Holocarboxylase synthetase deficiency prevents biotinylation of holocarboxylase and results in metabolic acidosis, marked tachypnea, hypotonia, vomiting and seizures

Most patients become symptomatic early in life. The blood pH is typically quite low, often less than 7, and the blood lactate is high. Many infants also have hyperammonemia. Quantitation of urinary organic acids typically shows a marked ketoaciduria with excretion of lactate, 3-methylcrotonylglycine, tiglylglycine, 3-hydroxypropionate, methylcitrate and 3-hydroxyisovalerate, inter alia. If the disorder is not treated promptly, patients can develop a skin rash, alopecia and varying degrees of psychomotor retardation. Direct assay of holocarboxylase synthetase in fibroblasts is possible. Antenatal diagnosis is feasible, either by determination of enzyme activity or by quantitation of organic acids in the amniotic fluid.

Biotinidase deficiency prevents recycling of biotin and often causes developmental retardation, hypotonia, seizures, cerebellar signs, alopecia, dermatitis and conjunctivitis

Hearing loss is common. Quantitation of the urinary organic acids shows increased excretion of lactate, 3-hydroxyisovalerate, methylcitrate and 3-hydroxypropionate; however, these are not invariant findings, and the measurement of biotinidase activity in fibroblasts or peripheral blood cells may be necessary. Biotinidase activity in the serum of affected children usually is <10% that of control values. Antenatal diagnosis is possible.

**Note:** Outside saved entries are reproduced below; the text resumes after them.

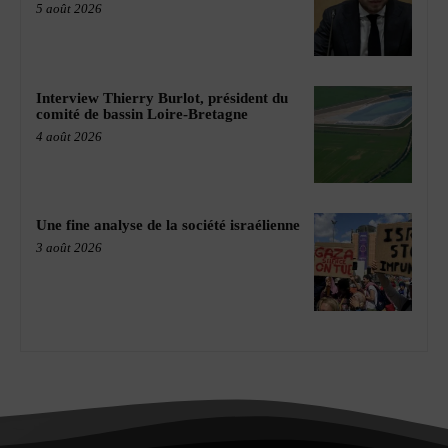
5 août 2026
Interview Thierry Burlot, président du
comité de bassin Loire-Bretagne
4 août 2026
Une fine analyse de la société israélienne
3 août 2026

Pathological lesions in the brain include cystic changes and demyelination. The cerebellum is especially vulnerable. A few patients have manifested changes suggesting meningoencephalitis. Virtually all patients respond favorably to oral biotin at a dose of 10 to 40 mg daily. Many of the clinical findings are reversible, even including some of the neurological abnormalities, although the hearing loss tends to persist.